To do:
Reproduce all of the data that follows, character for character.

------------

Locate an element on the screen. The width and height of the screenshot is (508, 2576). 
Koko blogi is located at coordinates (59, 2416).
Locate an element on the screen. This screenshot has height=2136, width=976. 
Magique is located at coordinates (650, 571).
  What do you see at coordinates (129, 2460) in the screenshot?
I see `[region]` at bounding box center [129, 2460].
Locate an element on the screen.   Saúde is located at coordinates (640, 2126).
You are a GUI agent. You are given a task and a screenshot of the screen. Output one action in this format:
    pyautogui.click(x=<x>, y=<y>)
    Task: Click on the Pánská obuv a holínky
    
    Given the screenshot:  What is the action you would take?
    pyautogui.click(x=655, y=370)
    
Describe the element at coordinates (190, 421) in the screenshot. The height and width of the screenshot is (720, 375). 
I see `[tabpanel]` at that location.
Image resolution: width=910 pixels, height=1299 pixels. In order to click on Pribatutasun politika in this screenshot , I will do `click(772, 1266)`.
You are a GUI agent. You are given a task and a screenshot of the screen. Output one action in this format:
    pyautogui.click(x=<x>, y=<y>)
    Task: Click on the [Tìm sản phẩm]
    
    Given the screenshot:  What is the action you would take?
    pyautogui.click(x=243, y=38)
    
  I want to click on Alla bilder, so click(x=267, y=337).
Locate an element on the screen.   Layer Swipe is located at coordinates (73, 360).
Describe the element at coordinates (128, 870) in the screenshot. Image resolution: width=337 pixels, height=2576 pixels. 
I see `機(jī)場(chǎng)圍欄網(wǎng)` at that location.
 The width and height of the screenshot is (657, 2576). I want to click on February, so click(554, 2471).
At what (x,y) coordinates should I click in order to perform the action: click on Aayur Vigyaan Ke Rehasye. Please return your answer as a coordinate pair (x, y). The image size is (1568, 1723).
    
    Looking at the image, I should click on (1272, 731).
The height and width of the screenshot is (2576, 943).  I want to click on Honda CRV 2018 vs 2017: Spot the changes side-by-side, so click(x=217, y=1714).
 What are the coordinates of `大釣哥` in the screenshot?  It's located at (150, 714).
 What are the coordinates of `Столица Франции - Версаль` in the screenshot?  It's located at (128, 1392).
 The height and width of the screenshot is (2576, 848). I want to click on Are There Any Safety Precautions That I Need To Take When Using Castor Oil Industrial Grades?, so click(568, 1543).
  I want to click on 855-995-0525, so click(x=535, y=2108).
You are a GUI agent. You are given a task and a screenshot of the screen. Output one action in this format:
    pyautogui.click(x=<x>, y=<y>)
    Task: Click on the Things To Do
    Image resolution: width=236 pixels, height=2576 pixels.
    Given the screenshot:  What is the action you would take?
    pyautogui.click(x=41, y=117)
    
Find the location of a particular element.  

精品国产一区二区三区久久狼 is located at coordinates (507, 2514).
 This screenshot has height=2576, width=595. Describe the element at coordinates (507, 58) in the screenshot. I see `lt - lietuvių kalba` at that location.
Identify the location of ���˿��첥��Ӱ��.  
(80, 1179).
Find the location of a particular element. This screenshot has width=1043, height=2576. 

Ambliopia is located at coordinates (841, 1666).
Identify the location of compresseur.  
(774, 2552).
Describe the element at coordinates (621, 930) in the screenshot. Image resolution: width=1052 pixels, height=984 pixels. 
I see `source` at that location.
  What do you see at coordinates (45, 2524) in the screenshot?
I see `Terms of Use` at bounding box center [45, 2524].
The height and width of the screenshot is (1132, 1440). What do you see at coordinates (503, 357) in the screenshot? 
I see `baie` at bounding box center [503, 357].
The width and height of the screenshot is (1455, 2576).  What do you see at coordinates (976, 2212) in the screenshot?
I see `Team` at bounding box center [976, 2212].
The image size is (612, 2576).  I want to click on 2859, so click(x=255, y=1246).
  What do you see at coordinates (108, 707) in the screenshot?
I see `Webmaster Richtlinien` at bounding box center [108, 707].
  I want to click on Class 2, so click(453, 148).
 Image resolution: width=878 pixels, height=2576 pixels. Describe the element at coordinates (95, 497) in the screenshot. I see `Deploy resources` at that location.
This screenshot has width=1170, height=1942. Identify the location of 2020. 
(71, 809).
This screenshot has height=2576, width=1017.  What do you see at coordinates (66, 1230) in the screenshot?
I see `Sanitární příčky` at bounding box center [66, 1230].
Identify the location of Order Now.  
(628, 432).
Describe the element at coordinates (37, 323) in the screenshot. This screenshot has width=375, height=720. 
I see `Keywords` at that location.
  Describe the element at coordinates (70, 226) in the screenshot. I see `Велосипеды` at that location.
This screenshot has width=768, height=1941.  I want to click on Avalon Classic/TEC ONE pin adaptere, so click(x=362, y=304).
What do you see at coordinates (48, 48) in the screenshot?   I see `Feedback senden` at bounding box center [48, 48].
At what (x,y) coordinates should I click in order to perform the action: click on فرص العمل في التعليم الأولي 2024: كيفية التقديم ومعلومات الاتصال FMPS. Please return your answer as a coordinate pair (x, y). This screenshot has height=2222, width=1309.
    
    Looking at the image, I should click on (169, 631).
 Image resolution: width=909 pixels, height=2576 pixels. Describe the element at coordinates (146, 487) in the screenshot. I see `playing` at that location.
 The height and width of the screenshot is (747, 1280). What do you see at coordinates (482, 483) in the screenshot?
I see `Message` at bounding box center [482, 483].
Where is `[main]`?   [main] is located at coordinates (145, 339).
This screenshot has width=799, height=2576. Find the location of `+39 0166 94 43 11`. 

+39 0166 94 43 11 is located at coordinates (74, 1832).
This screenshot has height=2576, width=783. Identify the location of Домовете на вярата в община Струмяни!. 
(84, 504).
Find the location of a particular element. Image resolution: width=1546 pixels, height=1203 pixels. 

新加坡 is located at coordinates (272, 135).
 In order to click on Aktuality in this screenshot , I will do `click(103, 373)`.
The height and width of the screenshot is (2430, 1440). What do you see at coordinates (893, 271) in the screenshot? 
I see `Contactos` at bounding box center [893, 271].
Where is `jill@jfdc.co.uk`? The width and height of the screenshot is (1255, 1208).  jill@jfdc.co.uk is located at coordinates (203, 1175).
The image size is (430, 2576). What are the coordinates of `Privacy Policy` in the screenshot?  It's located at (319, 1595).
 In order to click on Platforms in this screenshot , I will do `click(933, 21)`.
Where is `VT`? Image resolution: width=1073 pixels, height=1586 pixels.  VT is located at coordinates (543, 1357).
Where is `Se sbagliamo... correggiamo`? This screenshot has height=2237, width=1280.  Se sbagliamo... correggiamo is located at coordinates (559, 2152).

------------

Expected output:
Locate an element on the screen. The width and height of the screenshot is (508, 2576). 
Koko blogi is located at coordinates (59, 2416).
Locate an element on the screen. This screenshot has height=2136, width=976. 
Magique is located at coordinates (650, 571).
  What do you see at coordinates (129, 2460) in the screenshot?
I see `[region]` at bounding box center [129, 2460].
Locate an element on the screen.   Saúde is located at coordinates (640, 2126).
You are a GUI agent. You are given a task and a screenshot of the screen. Output one action in this format:
    pyautogui.click(x=<x>, y=<y>)
    Task: Click on the Pánská obuv a holínky
    
    Given the screenshot:  What is the action you would take?
    pyautogui.click(x=655, y=370)
    
Describe the element at coordinates (190, 421) in the screenshot. The height and width of the screenshot is (720, 375). 
I see `[tabpanel]` at that location.
Image resolution: width=910 pixels, height=1299 pixels. In order to click on Pribatutasun politika in this screenshot , I will do `click(772, 1266)`.
You are a GUI agent. You are given a task and a screenshot of the screen. Output one action in this format:
    pyautogui.click(x=<x>, y=<y>)
    Task: Click on the [Tìm sản phẩm]
    
    Given the screenshot:  What is the action you would take?
    pyautogui.click(x=243, y=38)
    
  I want to click on Alla bilder, so click(x=267, y=337).
Locate an element on the screen.   Layer Swipe is located at coordinates (73, 360).
Describe the element at coordinates (128, 870) in the screenshot. Image resolution: width=337 pixels, height=2576 pixels. 
I see `機(jī)場(chǎng)圍欄網(wǎng)` at that location.
 The width and height of the screenshot is (657, 2576). I want to click on February, so click(554, 2471).
At what (x,y) coordinates should I click in order to perform the action: click on Aayur Vigyaan Ke Rehasye. Please return your answer as a coordinate pair (x, y). The image size is (1568, 1723).
    
    Looking at the image, I should click on (1272, 731).
The height and width of the screenshot is (2576, 943).  I want to click on Honda CRV 2018 vs 2017: Spot the changes side-by-side, so click(x=217, y=1714).
 What are the coordinates of `大釣哥` in the screenshot?  It's located at (150, 714).
 What are the coordinates of `Столица Франции - Версаль` in the screenshot?  It's located at (128, 1392).
 The height and width of the screenshot is (2576, 848). I want to click on Are There Any Safety Precautions That I Need To Take When Using Castor Oil Industrial Grades?, so click(568, 1543).
  I want to click on 855-995-0525, so click(x=535, y=2108).
You are a GUI agent. You are given a task and a screenshot of the screen. Output one action in this format:
    pyautogui.click(x=<x>, y=<y>)
    Task: Click on the Things To Do
    Image resolution: width=236 pixels, height=2576 pixels.
    Given the screenshot:  What is the action you would take?
    pyautogui.click(x=41, y=117)
    
Find the location of a particular element.  

精品国产一区二区三区久久狼 is located at coordinates (507, 2514).
 This screenshot has height=2576, width=595. Describe the element at coordinates (507, 58) in the screenshot. I see `lt - lietuvių kalba` at that location.
Identify the location of ���˿��첥��Ӱ��.  
(80, 1179).
Find the location of a particular element. This screenshot has width=1043, height=2576. 

Ambliopia is located at coordinates (841, 1666).
Identify the location of compresseur.  
(774, 2552).
Describe the element at coordinates (621, 930) in the screenshot. Image resolution: width=1052 pixels, height=984 pixels. 
I see `source` at that location.
  What do you see at coordinates (45, 2524) in the screenshot?
I see `Terms of Use` at bounding box center [45, 2524].
The height and width of the screenshot is (1132, 1440). What do you see at coordinates (503, 357) in the screenshot? 
I see `baie` at bounding box center [503, 357].
The width and height of the screenshot is (1455, 2576).  What do you see at coordinates (976, 2212) in the screenshot?
I see `Team` at bounding box center [976, 2212].
The image size is (612, 2576).  I want to click on 2859, so click(x=255, y=1246).
  What do you see at coordinates (108, 707) in the screenshot?
I see `Webmaster Richtlinien` at bounding box center [108, 707].
  I want to click on Class 2, so click(453, 148).
 Image resolution: width=878 pixels, height=2576 pixels. Describe the element at coordinates (95, 497) in the screenshot. I see `Deploy resources` at that location.
This screenshot has width=1170, height=1942. Identify the location of 2020. 
(71, 809).
This screenshot has height=2576, width=1017.  What do you see at coordinates (66, 1230) in the screenshot?
I see `Sanitární příčky` at bounding box center [66, 1230].
Identify the location of Order Now.  
(628, 432).
Describe the element at coordinates (37, 323) in the screenshot. This screenshot has width=375, height=720. 
I see `Keywords` at that location.
  Describe the element at coordinates (70, 226) in the screenshot. I see `Велосипеды` at that location.
This screenshot has width=768, height=1941.  I want to click on Avalon Classic/TEC ONE pin adaptere, so click(x=362, y=304).
What do you see at coordinates (48, 48) in the screenshot?   I see `Feedback senden` at bounding box center [48, 48].
At what (x,y) coordinates should I click in order to perform the action: click on فرص العمل في التعليم الأولي 2024: كيفية التقديم ومعلومات الاتصال FMPS. Please return your answer as a coordinate pair (x, y). This screenshot has height=2222, width=1309.
    
    Looking at the image, I should click on (169, 631).
 Image resolution: width=909 pixels, height=2576 pixels. Describe the element at coordinates (146, 487) in the screenshot. I see `playing` at that location.
 The height and width of the screenshot is (747, 1280). What do you see at coordinates (482, 483) in the screenshot?
I see `Message` at bounding box center [482, 483].
Where is `[main]`?   [main] is located at coordinates (145, 339).
This screenshot has width=799, height=2576. Find the location of `+39 0166 94 43 11`. 

+39 0166 94 43 11 is located at coordinates (74, 1832).
This screenshot has height=2576, width=783. Identify the location of Домовете на вярата в община Струмяни!. 
(84, 504).
Find the location of a particular element. Image resolution: width=1546 pixels, height=1203 pixels. 

新加坡 is located at coordinates (272, 135).
 In order to click on Aktuality in this screenshot , I will do `click(103, 373)`.
The height and width of the screenshot is (2430, 1440). What do you see at coordinates (893, 271) in the screenshot? 
I see `Contactos` at bounding box center [893, 271].
Where is `jill@jfdc.co.uk`? The width and height of the screenshot is (1255, 1208).  jill@jfdc.co.uk is located at coordinates (203, 1175).
The image size is (430, 2576). What are the coordinates of `Privacy Policy` in the screenshot?  It's located at (319, 1595).
 In order to click on Platforms in this screenshot , I will do `click(933, 21)`.
Where is `VT`? Image resolution: width=1073 pixels, height=1586 pixels.  VT is located at coordinates (543, 1357).
Where is `Se sbagliamo... correggiamo`? This screenshot has height=2237, width=1280.  Se sbagliamo... correggiamo is located at coordinates (559, 2152).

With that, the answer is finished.